Amarengo

Articles and news

Costa Rica

I primi coloni ebrei in Costa Rica potrebbero essere stati “conversos” sefarditi che arrivarono durante la conquista spagnola del territorio e si stabilirono a Cartago, anche se questa storia è stata in qualche modo “mitizzata” dai costaricani non ebrei. Questi primi arrivi probabilmente nascondevano ogni parvenza o riconoscimento del loro passato ebraico e alla fine si assimilarono nella società coloniale costaricana e persero ogni identità e tradizione ebraica. Più tardi nel 19 ° secolo, un folto gruppo di mercanti sefarditi di origine ebraica provenienti da vari paesi della regione – tra cui Curaçao, Giamaica, Panama e Caraibi – arrivò in Costa Rica. Anche loro assimilarono e alla fine abbandonarono ogni traccia della vita ebraica.

Le origini della comunità ebraica costaricana di oggi possono essere fatte risalire al periodo tra le due guerre, quando gli immigrati ebrei dell’Europa orientale arrivarono in Costa Rica in fuga dalla povertà e dalla discriminazione. Più immigrati ebrei, principalmente dalla Polonia, è venuto a Costa Rica nei primi anni 1930, a causa dell’ascesa del nazismo in Europa. Infatti, la maggior parte degli ebrei costaricani oggi può far risalire la loro storia al villaggio polacco di Żelechów. Molti di questi immigrati ebrei polacchi impegnati nel commercio porta a porta e il termine spagnolo Costa Rica per queste persone, “Polacos,” si riflette nel termine colloquiale per un venditore oggi: “Polaco.”Si stabilirono principalmente a San José e fondarono la prima sinagoga ortodossa del paese.

Dopo la seconda guerra mondiale e l’Olocausto, alcuni sopravvissuti all’Olocausto con parenti già nel paese arrivarono in Costa Rica. La conclusione della guerra civile costaricana nel 1948 ha visto l’antisemitismo cominciare a diventare preoccupante prominente nelle pratiche governative. Ci fu un’indagine federale sullo status legale e sulle pratiche di immigrazione degli ebrei del paese e nel 1952, gli attivisti nazionali tentarono di approvare una legge che limitava le attività commerciali ai soli costaricani nativi. Case e istituzioni ebraiche furono successivamente attaccate. Le cose migliorarono per l’ebraismo costaricano sotto il presidente José Figueres, che riaffermò pubblicamente la garanzia della costituzione costaricana di uguali diritti per tutti i costaricani.

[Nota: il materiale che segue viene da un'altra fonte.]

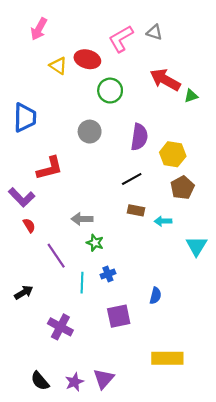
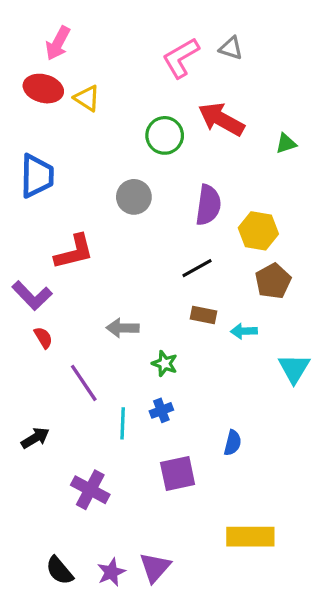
red ellipse: (87, 59) -> (43, 89), moved
red arrow: (165, 80) -> (221, 119), moved
green star: (95, 243) -> (165, 364), moved

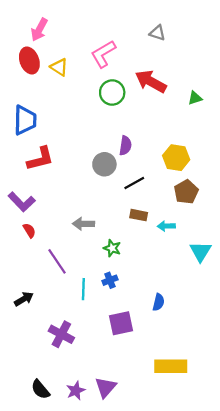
pink L-shape: (181, 58) -> (103, 54), moved
red ellipse: (43, 89) -> (29, 61), turned 55
gray circle: (134, 197) -> (104, 164), moved
purple semicircle: (208, 205) -> (125, 146), moved, size x0.7
red L-shape: (74, 252) -> (40, 159), moved

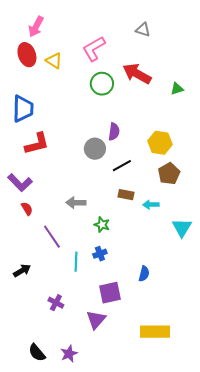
purple cross: (61, 334) -> (56, 303), size x0.7
purple triangle: (106, 387) -> (96, 320), moved

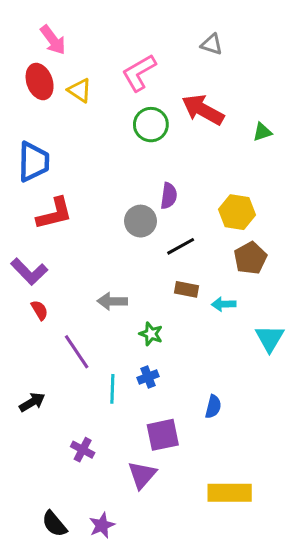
pink arrow: (36, 27) -> (53, 40), turned -65

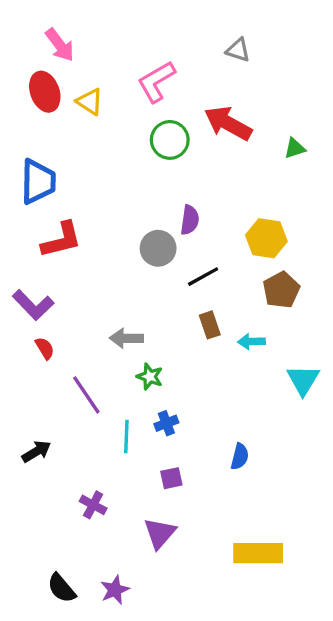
brown rectangle: (187, 289) -> (210, 325), turned 60
green star: (151, 334) -> (150, 377), moved
purple square: (163, 435) -> (171, 478), moved, size x0.6

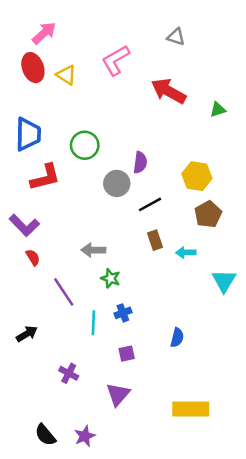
pink arrow: (60, 45) -> (44, 33), turned -95
green circle: (170, 140) -> (85, 145), moved

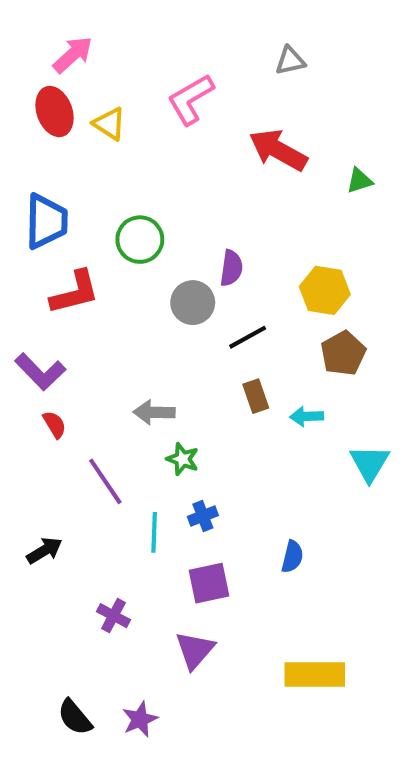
gray triangle: (176, 37) -> (290, 61), turned -30
purple square: (127, 354) -> (209, 583), size x1.5

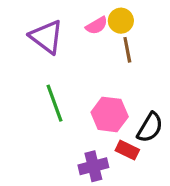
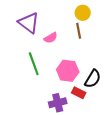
yellow circle: (121, 21) -> (83, 13), moved
pink semicircle: (97, 26) -> (51, 38), moved

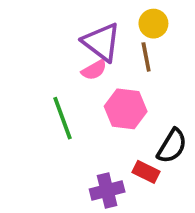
purple triangle: (29, 23) -> (102, 42), moved
pink hexagon: (68, 71) -> (126, 109), moved

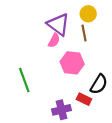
pink semicircle: (94, 70) -> (54, 40), turned -32
green line: (63, 118) -> (24, 80), moved

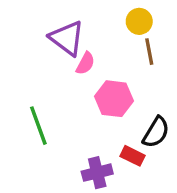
purple triangle: (58, 24) -> (67, 38), moved
brown line: (84, 33) -> (149, 52), moved

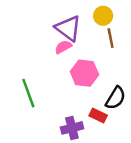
purple triangle: (67, 38) -> (68, 28), moved
pink semicircle: (85, 63) -> (63, 47), turned -147

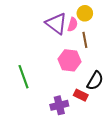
brown line: (111, 38) -> (85, 40), moved
pink semicircle: (63, 47) -> (73, 25), moved, turned 136

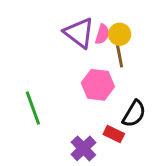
yellow circle: (85, 13) -> (120, 34), moved
purple cross: (59, 105) -> (83, 148), turned -30

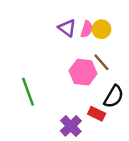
purple triangle: (79, 33) -> (67, 28), size x0.7
brown line: (120, 56) -> (101, 62), moved, turned -30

Nonostante tali problemi, gli ebrei in Costa Rica nell’ultima parte del 20 ° secolo erano ben integrati e coinvolti nella società costaricana, con un certo numero di politici, oltre a diversi deputati e ministri. Doris Yankelewitz Berger è stata la First Lady dal 1982 al 1986, Rebecca Grynspan è stata la seconda vicepresidente dal 1994 al 1998 e Jamie Daremblum è stata ambasciatrice negli Stati Uniti dal 1998 al 2004.

Negli anni più recenti, gli immigrati ebrei in gran parte composti da pensionati americani espatriati e israeliani hanno contribuito a rafforzare la popolazione ebraica del Costa Rica e diversificare l’espressione della vita religiosa e culturale ebraica nel paese. L’instabilità economica e politica in Argentina e Venezuela hanno contribuito anche agli ebrei che si stabilirono in Costa Rica, favorendo l’aggiunta alla comunità. Gli ebrei continuano ad essere membri che contribuiscono alla società costaricana, pur mantenendo una vivace comunità. Astrid Fischel è stata Ministro dell’Istruzione dal 2002 al 2003 e Luis Liberman è stato Vice Presidente dal 2010 al 2014.

Lascia un commento

Il tuo indirizzo email non sarà pubblicato.